* Records shown
┌────────
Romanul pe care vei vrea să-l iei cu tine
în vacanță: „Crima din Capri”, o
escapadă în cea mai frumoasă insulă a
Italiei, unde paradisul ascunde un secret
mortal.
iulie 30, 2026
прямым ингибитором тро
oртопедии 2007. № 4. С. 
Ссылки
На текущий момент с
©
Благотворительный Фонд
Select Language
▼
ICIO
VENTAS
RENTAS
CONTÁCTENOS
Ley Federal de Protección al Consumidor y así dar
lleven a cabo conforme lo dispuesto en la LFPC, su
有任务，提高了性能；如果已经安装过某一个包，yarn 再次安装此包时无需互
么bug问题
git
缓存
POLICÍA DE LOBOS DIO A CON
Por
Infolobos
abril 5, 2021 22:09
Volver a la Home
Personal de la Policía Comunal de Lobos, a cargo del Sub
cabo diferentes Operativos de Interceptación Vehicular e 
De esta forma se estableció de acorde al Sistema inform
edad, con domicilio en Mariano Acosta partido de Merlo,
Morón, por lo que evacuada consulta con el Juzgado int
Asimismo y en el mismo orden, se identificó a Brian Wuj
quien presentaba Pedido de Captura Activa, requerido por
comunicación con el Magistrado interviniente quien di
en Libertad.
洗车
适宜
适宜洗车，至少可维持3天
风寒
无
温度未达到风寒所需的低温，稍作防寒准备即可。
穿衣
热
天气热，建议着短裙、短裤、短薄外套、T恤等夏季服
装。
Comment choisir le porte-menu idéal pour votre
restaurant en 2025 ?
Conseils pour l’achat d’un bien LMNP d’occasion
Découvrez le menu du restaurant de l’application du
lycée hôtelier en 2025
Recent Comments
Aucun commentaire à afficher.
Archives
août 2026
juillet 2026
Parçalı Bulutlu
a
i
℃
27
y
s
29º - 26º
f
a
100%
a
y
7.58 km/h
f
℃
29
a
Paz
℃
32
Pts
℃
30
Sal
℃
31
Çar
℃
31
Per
└────────
* Work item
Give the records back in full, word for word.

* Task answer
Romanul pe care vei vrea să-l iei cu tine
în vacanță: „Crima din Capri”, o
escapadă în cea mai frumoasă insulă a
Italiei, unde paradisul ascunde un secret
mortal.
iulie 30, 2026
прямым ингибитором тро
oртопедии 2007. № 4. С. 
Ссылки
На текущий момент с
©
Благотворительный Фонд
Select Language
▼
ICIO
VENTAS
RENTAS
CONTÁCTENOS
Ley Federal de Protección al Consumidor y así dar
lleven a cabo conforme lo dispuesto en la LFPC, su
有任务，提高了性能；如果已经安装过某一个包，yarn 再次安装此包时无需互
么bug问题
git
缓存
POLICÍA DE LOBOS DIO A CON
Por
Infolobos
abril 5, 2021 22:09
Volver a la Home
Personal de la Policía Comunal de Lobos, a cargo del Sub
cabo diferentes Operativos de Interceptación Vehicular e 
De esta forma se estableció de acorde al Sistema inform
edad, con domicilio en Mariano Acosta partido de Merlo,
Morón, por lo que evacuada consulta con el Juzgado int
Asimismo y en el mismo orden, se identificó a Brian Wuj
quien presentaba Pedido de Captura Activa, requerido por
comunicación con el Magistrado interviniente quien di
en Libertad.
洗车
适宜
适宜洗车，至少可维持3天
风寒
无
温度未达到风寒所需的低温，稍作防寒准备即可。
穿衣
热
天气热，建议着短裙、短裤、短薄外套、T恤等夏季服
装。
Comment choisir le porte-menu idéal pour votre
restaurant en 2025 ?
Conseils pour l’achat d’un bien LMNP d’occasion
Découvrez le menu du restaurant de l’application du
lycée hôtelier en 2025
Recent Comments
Aucun commentaire à afficher.
Archives
août 2026
juillet 2026
Parçalı Bulutlu
a
i
℃
27
y
s
29º - 26º
f
a
100%
a
y
7.58 km/h
f
℃
29
a
Paz
℃
32
Pts
℃
30
Sal
℃
31
Çar
℃
31
Per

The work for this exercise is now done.